Il Covid, la distribuzione delle risorse e la cura degli anziani
di Giuseppe Savagnone
Sommario: 1. Una strage non casuale - 2. Il problema dell’equità nell’allocazione delle risorse - 3. L’ineludibile responsabilità morale - 4. Alternative drammatiche - 5. La vita degli anziani è “degna di essere vissuta”?- 6. Ciò che è utile e ciò che è importante - 7. Il rischio dell’interpretazione - 8. Due indicazioni.
1. Una strage non casuale
Tra le questioni sollevate dal Covid, ha sicuramente un posto di rilievo quella del suo impatto sugli anziani e delle responsabilità che la società ha nel tutelarne la salute. È noto che, soprattutto nella prima fase della pandemia, la mortalità è stata frequente soprattutto tra le persone di età avanzata. In questo ha avuto certamente un peso decisivo la loro maggiore fragilità. Ma non è questa l’unica spiegazione. Ve n’è almeno un’altra, legata al tema che qui affrontiamo.
Da uno studio recente, di cui ha dato notizia il «Corriere della Sera» del 21 ottobre scorso, apprendiamo che in Italia - nel periodo più drammatico della pandemia, tra il 14 marzo e il 25 aprile del 2020, e nella regione dove essa è esplosa con maggiore virulenza, la Lombardia - gli over 70 erano circa la metà dei ricoverati. Questa percentuale però si abbassa drasticamente al 22% (poco più di uno su cinque!) quando si vanno a vedere i numeri di coloro si trovavano in terapia intensiva e fruivano, perciò, di cure più efficaci.

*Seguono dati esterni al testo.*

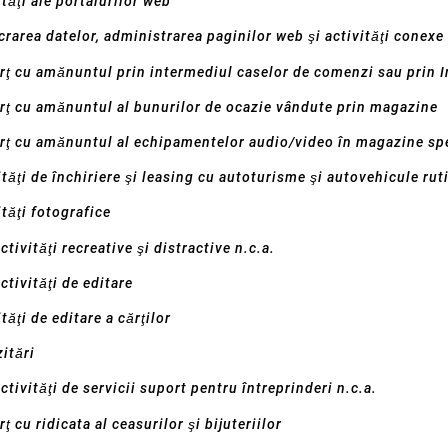
tăţi ale portalurilor web
crarea datelor, administrarea paginilor web şi activităţi conexe
ţ cu amănuntul prin intermediul caselor de comenzi sau prin I
ţ cu amănuntul al bunurilor de ocazie vândute prin magazine
ţ cu amănuntul al echipamentelor audio/video în magazine spe
ităţi de închiriere şi leasing cu autoturisme şi autovehicule rut
ităţi fotografice
ctivităţi recreative şi distractive n.c.a.
ctivităţi de editare
tăţi de editare a cărţilor
itări
ctivităţi de servicii suport pentru întreprinderi n.c.a.
 cu ridicata al ceasurilor şi bijuteriilor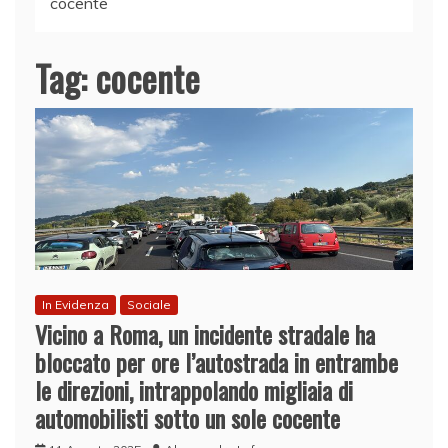
cocente
Tag:
cocente
In Evidenza
Sociale
Vicino a Roma, un incidente stradale ha
bloccato per ore l’autostrada in entrambe
le direzioni, intrappolando migliaia di
automobilisti sotto un sole cocente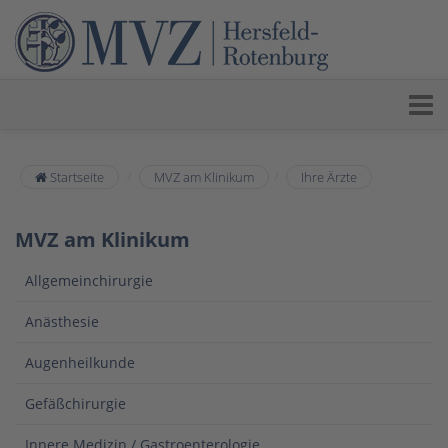
Startseite
MVZ am Klinikum
Ihre Ärzte
MVZ am Klinikum
Allgemeinchirurgie
Anästhesie
Augenheilkunde
Gefäßchirurgie
Innere Medizin / Gastroenterologie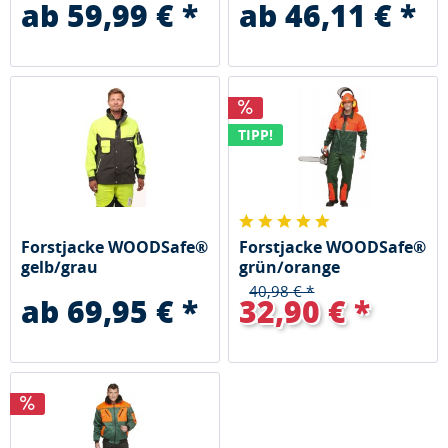
ab 59,99 € *
ab 46,11 € *
TIPP!
Forstjacke WOODSafe®
Forstjacke WOODSafe®
gelb/grau
grün/orange
40,98 € *
ab 69,95 € *
32,90 € *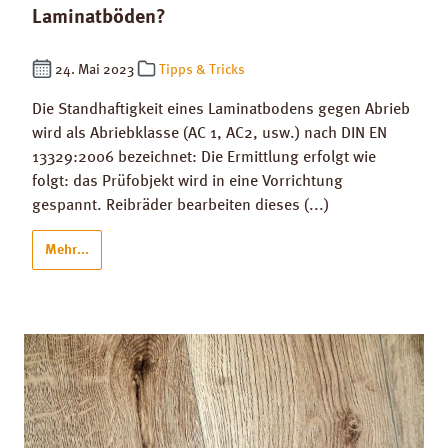
Laminatböden?
24. Mai 2023
Tipps & Tricks
Die Standhaftigkeit eines Laminatbodens gegen Abrieb
wird als Abriebklasse (AC 1, AC2, usw.) nach DIN EN
13329:2006 bezeichnet: Die Ermittlung erfolgt wie
folgt: das Prüfobjekt wird in eine Vorrichtung
gespannt. Reibräder bearbeiten dieses (...)
Mehr...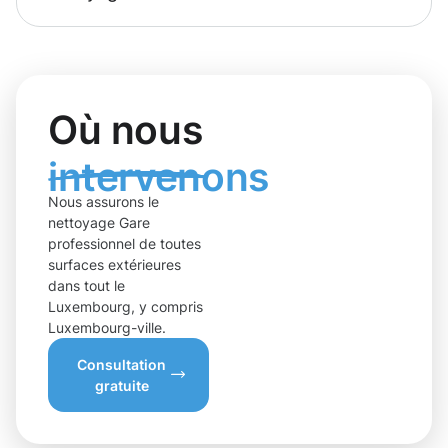
Où nous
intervenons
Nous assurons le
nettoyage Gare
professionnel de toutes
surfaces extérieures
dans tout le
Luxembourg, y compris
Luxembourg-ville.
Consultation
gratuite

E ciò, malgrado in poche settimane si fosse riusciti ad aumentare il numero di posti-letto in questi reparti da 720 a 1761.
La strage degli anziani che ha così fortemente colpito l’opinione pubblica non è stata dunque un caso. Essa è stata anche il frutto di una tendenza a selezionare i casi clinici in base ai dati anagafici, privilegiando nelle cure i più giovani rispetto ai vecchi.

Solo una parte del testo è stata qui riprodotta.